# Notebook for predicting water masses from a  file with samples data


In [None]:
from joblib import load
import csv
import sklearn #version 1.1.2 or superior required

If you need to upgrade sklearn you can do it by the following command. WARNING: This might depend on your system configuration.

!pip install scikit-learn==1.1.2

We download the model. WARNING: large file, approx. 319Mb

This step is only necessary if you don't have the model already downloaded.

The following command downloads it using wget. In case you don't have wget in your system, you can either install it or directly download the model from the following url:
https://github.com/joheras/water-masses-inference/releases/download/v1.0/model_regr_et_combined.joblib

Once downloaded, place it in the same folder in which you have this script.

In [None]:
!wget https://github.com/joheras/water-masses-inference/releases/download/v1.0/model_regr_et_combined.joblib -O model_regr_et_combined.joblib   

Once the model file is downloaded, we load it into the system

In [2]:
model = load('model_regr_et_combined.joblib') 

Your data should be in a csv file called 'input_file.csv', if the name of your file is different, just change 'input_file.csv' in the code below. This file must have columns named Latitude (in decimal degrees), Longitude (in decimal degrees), CTDPRS (depth in meters), CTDPOT (potential temperature in Celsius degrees) and CTDSAL (salinity) with the corresponding data. The file should be placed in the same folder in which you have this script (otherwise, indicate the complete path).

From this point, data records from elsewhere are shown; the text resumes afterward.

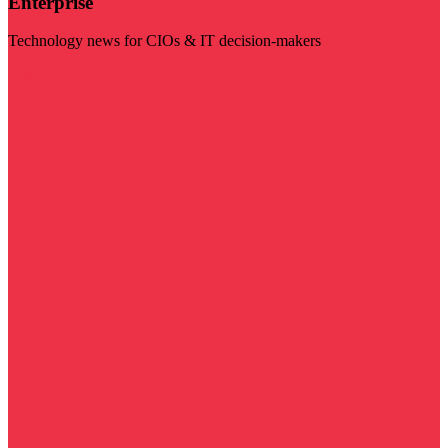
Enterprise
Technology news for CIOs & IT decision-makers
Visit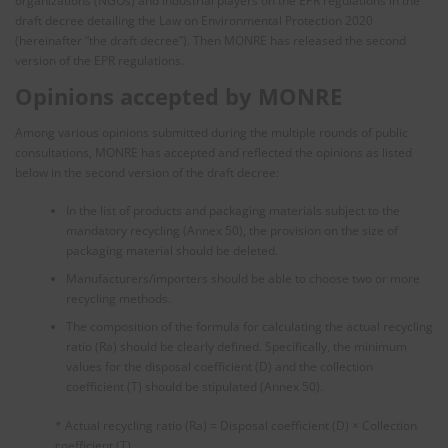
organizations (NGOs) and industrial players on the EPR regulations in the
draft decree detailing the Law on Environmental Protection 2020
(hereinafter “the draft decree”). Then MONRE has released the second
version of the EPR regulations.
Opinions accepted by MONRE
Among various opinions submitted during the multiple rounds of public
consultations, MONRE has accepted and reflected the opinions as listed
below in the second version of the draft decree:
In the list of products and packaging materials subject to the
mandatory recycling (Annex 50), the provision on the size of
packaging material should be deleted.
Manufacturers/importers should be able to choose two or more
recycling methods.
The composition of the formula for calculating the actual recycling
ratio (Ra) should be clearly defined. Specifically, the minimum
values for the disposal coefficient (D) and the collection
coefficient (T) should be stipulated (Annex 50).
* Actual recycling ratio (Ra) = Disposal coefficient (D) × Collection
coefficient (T)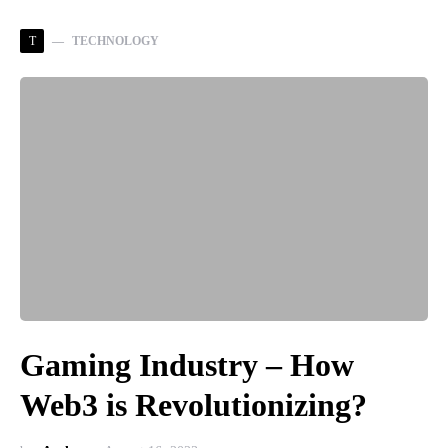
T
TECHNOLOGY
Gaming Industry – How
Web3 is Revolutionizing?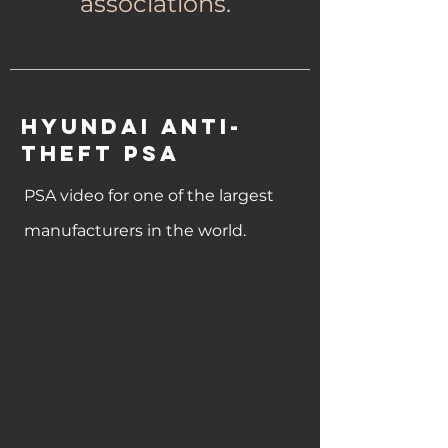
associations.
Hyundai Anti-
Theft PSA
PSA video for one of the largest
manufacturers in the world.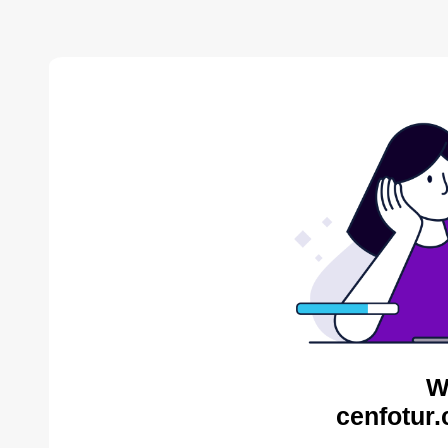
W
cenfotur.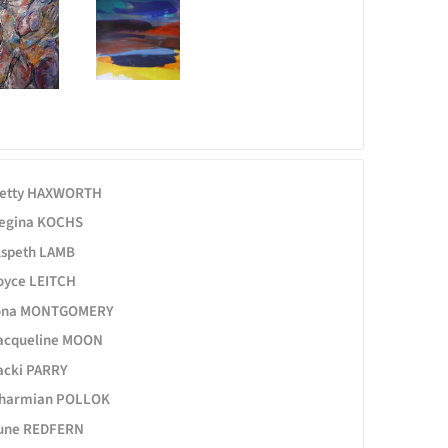
etty HAXWORTH
egina KOCHS
lspeth LAMB
oyce LEITCH
ona MONTGOMERY
acqueline MOON
acki PARRY
harmian POLLOK
une REDFERN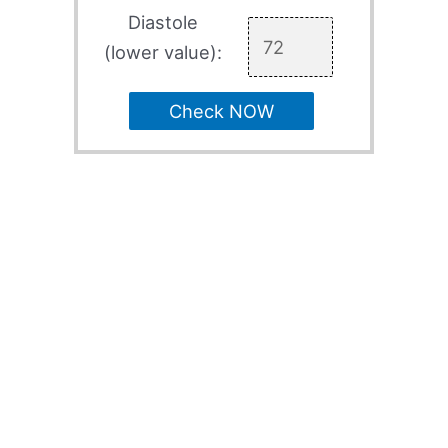
Diastole
(lower value):
Check NOW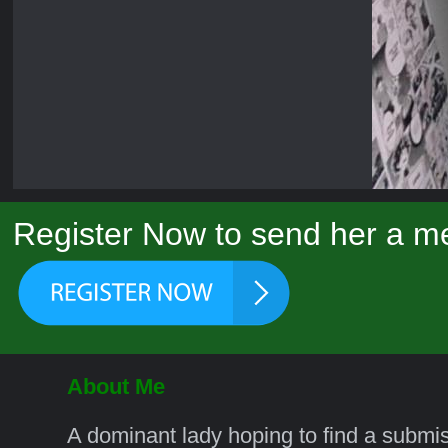
Register Now to send her a m
About Me
A dominant lady hoping to find a submi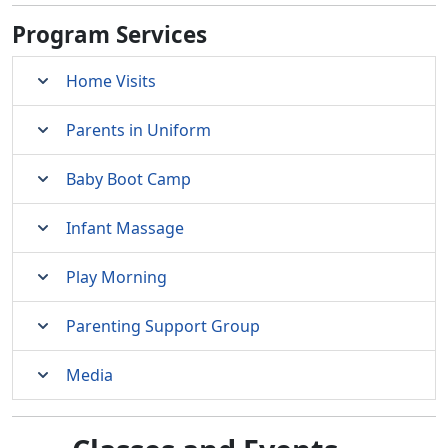
Program Services
Home Visits
Parents in Uniform
Baby Boot Camp
Infant Massage
Play Morning
Parenting Support Group
Media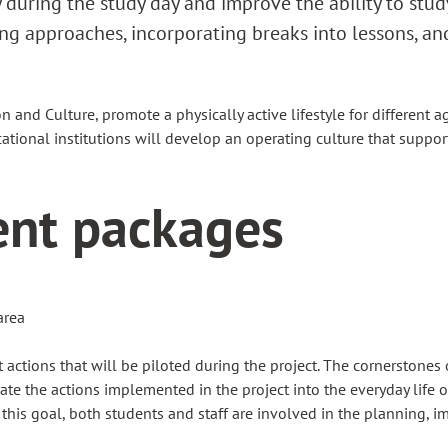
ty during the study day and improve the ability to stud
g approaches, incorporating breaks into lessons, an
 and Culture, promote a physically active lifestyle for differen
Educational institutions will develop an operating culture that suppor
ent packages
area
actions that will be piloted during the project. The cornerstones 
te the actions implemented in the project into the everyday life of
 this goal, both students and staff are involved in the planning, i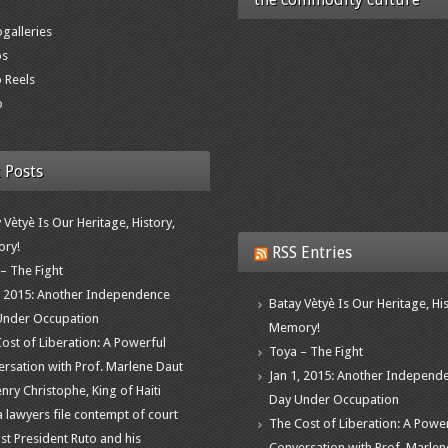
galleries
os
 Reels
o
 Posts
 Vètyè Is Our Heritage, History,
ry!
RSS Entries
– The Fight
, 2015: Another Independence
Batay Vètyè Is Our Heritage, His
Under Occupation
Memory!
ost of Liberation: A Powerful
Toya – The Fight
rsation with Prof. Marlene Daut
Jan 1, 2015: Another Independ
nry Christophe, King of Haiti
Day Under Occupation
 lawyers file contempt of court
The Cost of Liberation: A Powe
st President Ruto and his
Conversation with Prof. Marlen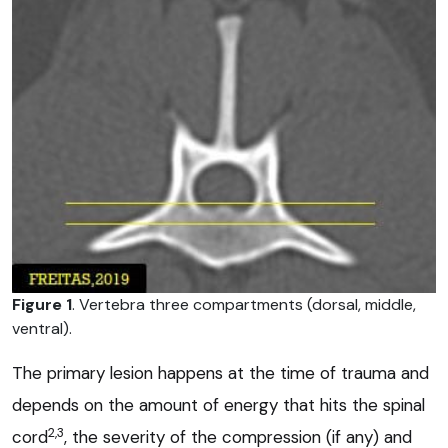
Figure 1
. Vertebra three compartments (dorsal, middle,
ventral).
The primary lesion happens at the time of trauma and
depends on the amount of energy that hits the spinal
2,3
cord
, the severity of the compression (if any) and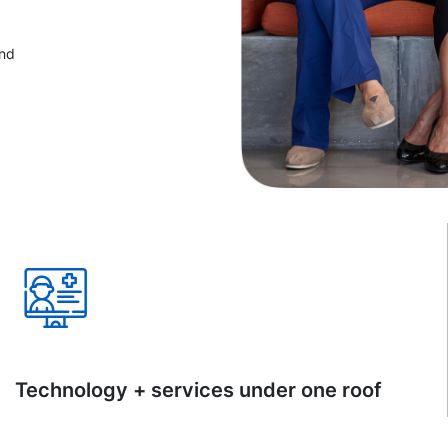
and
Technology + services under one roof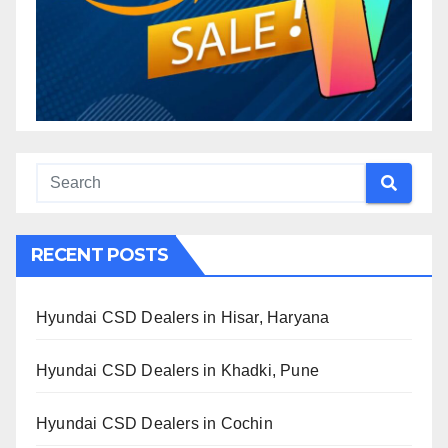
RECENT POSTS
Hyundai CSD Dealers in Hisar, Haryana
Hyundai CSD Dealers in Khadki, Pune
Hyundai CSD Dealers in Cochin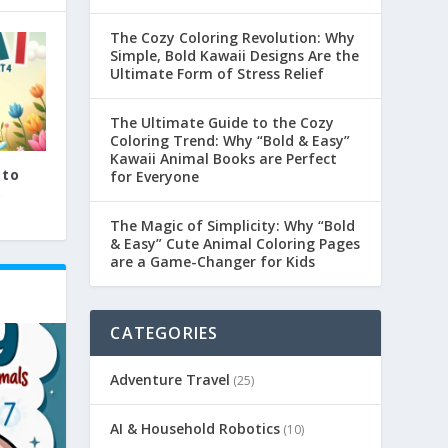
The Cozy Coloring Revolution: Why
Simple, Bold Kawaii Designs Are the
Ultimate Form of Stress Relief
The Ultimate Guide to the Cozy
Coloring Trend: Why “Bold & Easy”
Kawaii Animal Books are Perfect
 to
for Everyone
.
The Magic of Simplicity: Why “Bold
& Easy” Cute Animal Coloring Pages
are a Game-Changer for Kids
CATEGORIES
Adventure Travel
(25)
AI & Household Robotics
(10)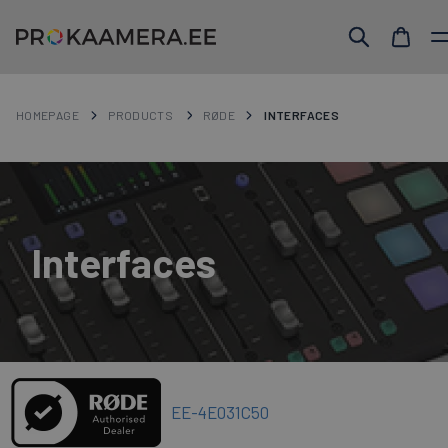
HOMEPAGE
PRODUCTS
RØDE
INTERFACES
Interfaces
EE-4E031C50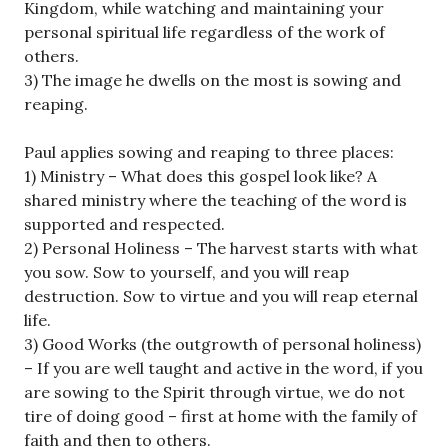
Kingdom, while watching and maintaining your
personal spiritual life regardless of the work of
others.
3) The image he dwells on the most is sowing and
reaping.
Paul applies sowing and reaping to three places:
1) Ministry – What does this gospel look like? A
shared ministry where the teaching of the word is
supported and respected.
2) Personal Holiness – The harvest starts with what
you sow. Sow to yourself, and you will reap
destruction. Sow to virtue and you will reap eternal
life.
3) Good Works (the outgrowth of personal holiness)
– If you are well taught and active in the word, if you
are sowing to the Spirit through virtue, we do not
tire of doing good – first at home with the family of
faith and then to others.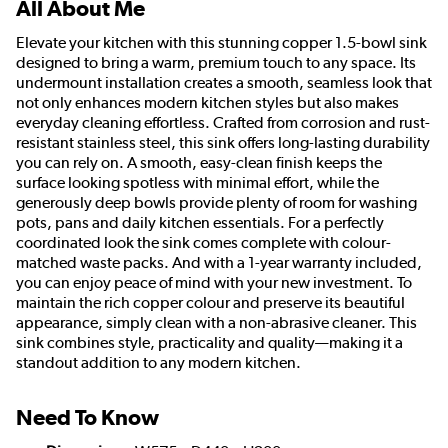
All About Me
Elevate your kitchen with this stunning copper 1.5-bowl sink
designed to bring a warm, premium touch to any space. Its
undermount installation creates a smooth, seamless look that
not only enhances modern kitchen styles but also makes
everyday cleaning effortless. Crafted from corrosion and rust-
resistant stainless steel, this sink offers long-lasting durability
you can rely on. A smooth, easy-clean finish keeps the
surface looking spotless with minimal effort, while the
generously deep bowls provide plenty of room for washing
pots, pans and daily kitchen essentials. For a perfectly
coordinated look the sink comes complete with colour-
matched waste packs. And with a 1-year warranty included,
you can enjoy peace of mind with your new investment. To
maintain the rich copper colour and preserve its beautiful
appearance, simply clean with a non-abrasive cleaner. This
sink combines style, practicality and quality—making it a
standout addition to any modern kitchen.
Need To Know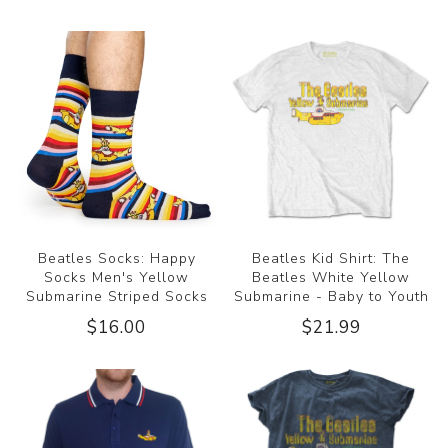
Beatles Socks: Happy
Beatles Kid Shirt: The
Socks Men's Yellow
Beatles White Yellow
Submarine Striped Socks
Submarine - Baby to Youth
$16.00
$21.99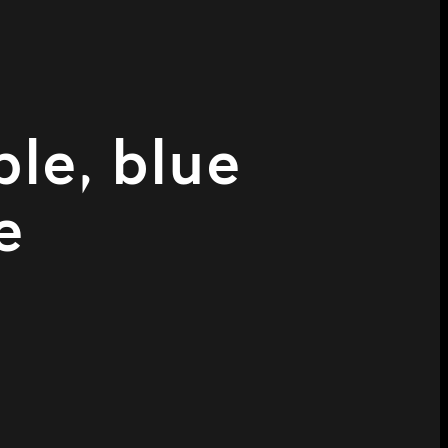
ple, blue
e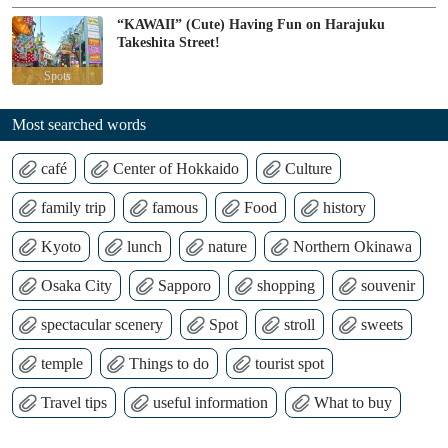
“KAWAII” (Cute) Having Fun on Harajuku
Takeshita Street!
Spots
Most searched words
café
Center of Hokkaido
Culture
family trip
famous
Food
history
Kyoto
lunch
nature
Northern Okinawa
Osaka City
Sapporo
shopping
souvenir
spectacular scenery
Spot
stroll
sweets
temple
Things to do
tourist spot
Travel tips
useful information
What to buy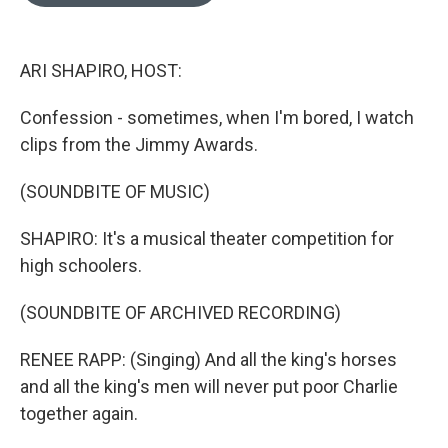
o
e
d
o
r
I
k
n
ARI SHAPIRO, HOST:
Confession - sometimes, when I'm bored, I watch
clips from the Jimmy Awards.
(SOUNDBITE OF MUSIC)
SHAPIRO: It's a musical theater competition for
high schoolers.
(SOUNDBITE OF ARCHIVED RECORDING)
RENEE RAPP: (Singing) And all the king's horses
and all the king's men will never put poor Charlie
together again.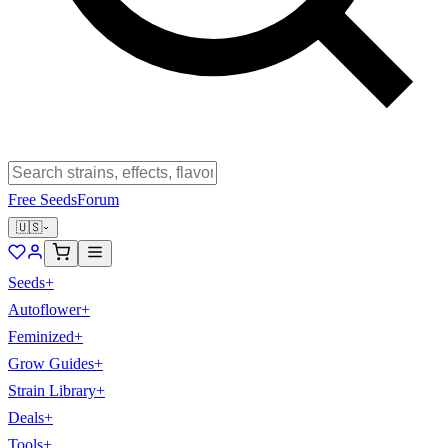
Free Seeds
Forum
🇺🇸
Seeds
+
Autoflower
+
Feminized
+
Grow Guides
+
Strain Library
+
Deals
+
Tools
+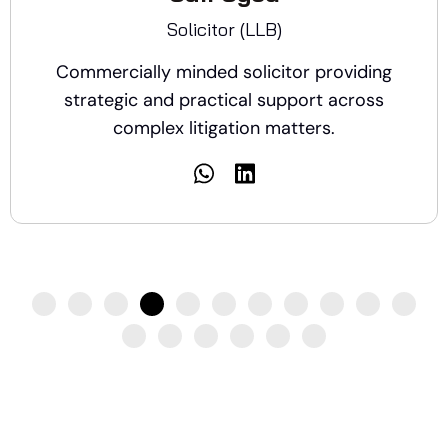
Solicitor (LLB)
Commercially minded solicitor providing
strategic and practical support across
complex litigation matters.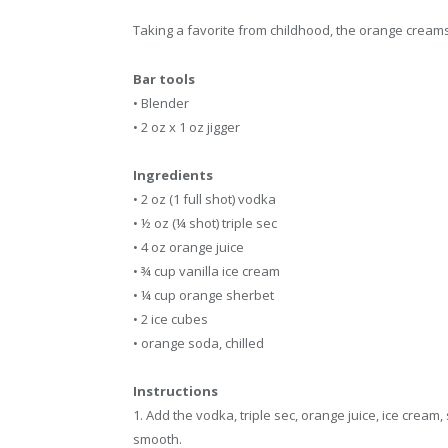
Taking a favorite from childhood, the orange creamsic
Bar tools
• Blender
• 2 oz x 1 oz jigger
Ingredients
• 2 oz (1 full shot) vodka
• ½ oz (¼ shot) triple sec
• 4 oz orange juice
• ¾ cup vanilla ice cream
• ¼ cup orange sherbet
• 2 ice cubes
• orange soda, chilled
Instructions
1. Add the vodka, triple sec, orange juice, ice cream
smooth.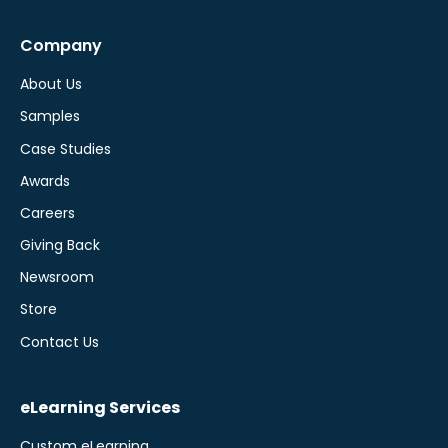
Company
About Us
Samples
Case Studies
Awards
Careers
Giving Back
Newsroom
Store
Contact Us
eLearning Services
Custom eLearning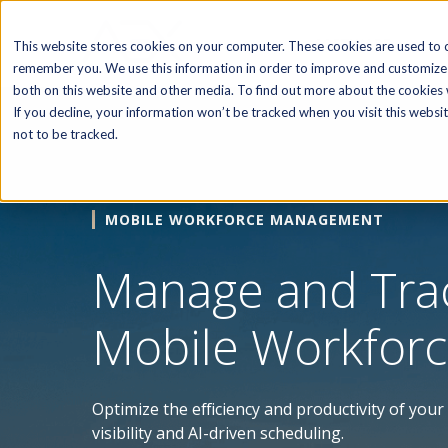
SOFTWARE
This website stores cookies on your computer. These cookies are used to c
remember you. We use this information in order to improve and customize 
both on this website and other media. To find out more about the cookies w
If you decline, your information won’t be tracked when you visit this webs
not to be tracked.
MOBILE WORKFORCE MANAGEMENT
Manage and Tra
Mobile Workfor
Optimize the efficiency and productivity of you
visibility and AI-driven scheduling.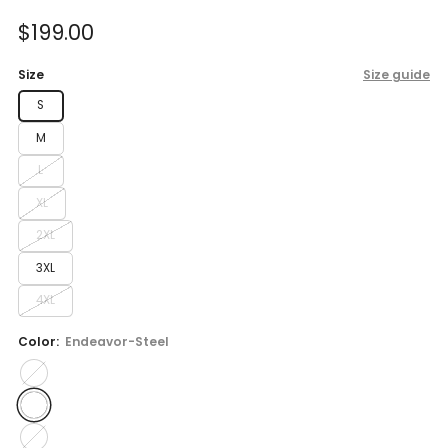
of
to
5
Sale
$199.00
reviews
stars
price
Size
Size guide
S
M
L
XL
2XL
3XL
4XL
Color:
Endeavor-Steel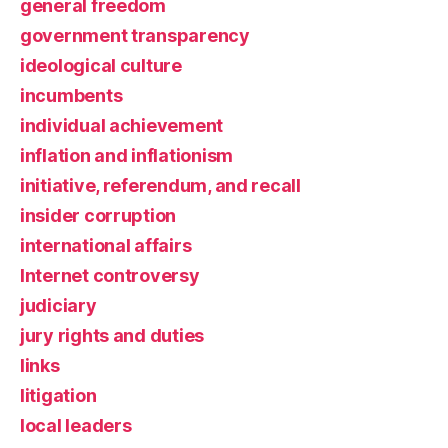
general freedom
government transparency
ideological culture
incumbents
individual achievement
inflation and inflationism
initiative, referendum, and recall
insider corruption
international affairs
Internet controversy
judiciary
jury rights and duties
links
litigation
local leaders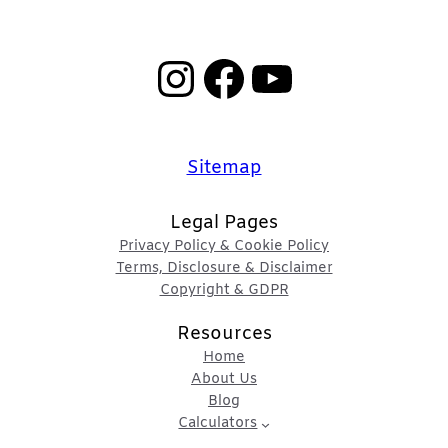
Instagram
Facebook
YouTube
Sitemap
Legal Pages
Privacy Policy & Cookie Policy
Terms, Disclosure & Disclaimer
Copyright & GDPR
Resources
Home
About Us
Blog
Calculators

A csv file named 'output_file.csv' will be produced, containing your original input file plus added columns named according to the 15 water masses used in the model.

In [4]:
labels = ['EDW','ENACW12', 'WNACW7', 'SPMW', 'SACWT12', 'SACWE12', 'WW', 'AAIW5','AAIW3', 'MW', 'LSW', 'ISOW', 'DSOW', 'CDW', 'WSDW', 'SAIW']
with open('input_file.csv', newline='') as csvfile:
 with open('output_file.csv', 'w') as f:
  mywriter = csv.writer(f, delimiter=',',quotechar='|', quoting=csv.QUOTE_MINIMAL)
  #mywriter.writerow(labels)
  data = csv.DictReader(csvfile)
  input_labels= data.fieldnames
  mywriter.writerow(input_labels+labels)
  for row in data:
   prediction = model.predict([[row['Latitude'],row['Longitude'],row['CTDPRS'],row['CTDPOT'],row['CTDSAL']]])
   probs = prediction[0]
   res = {labels[i]: float(probs[i])*100 for i in range(len(labels))}
   row.update(res)
   w = csv.DictWriter(f, row.keys())
   w.writerow(row)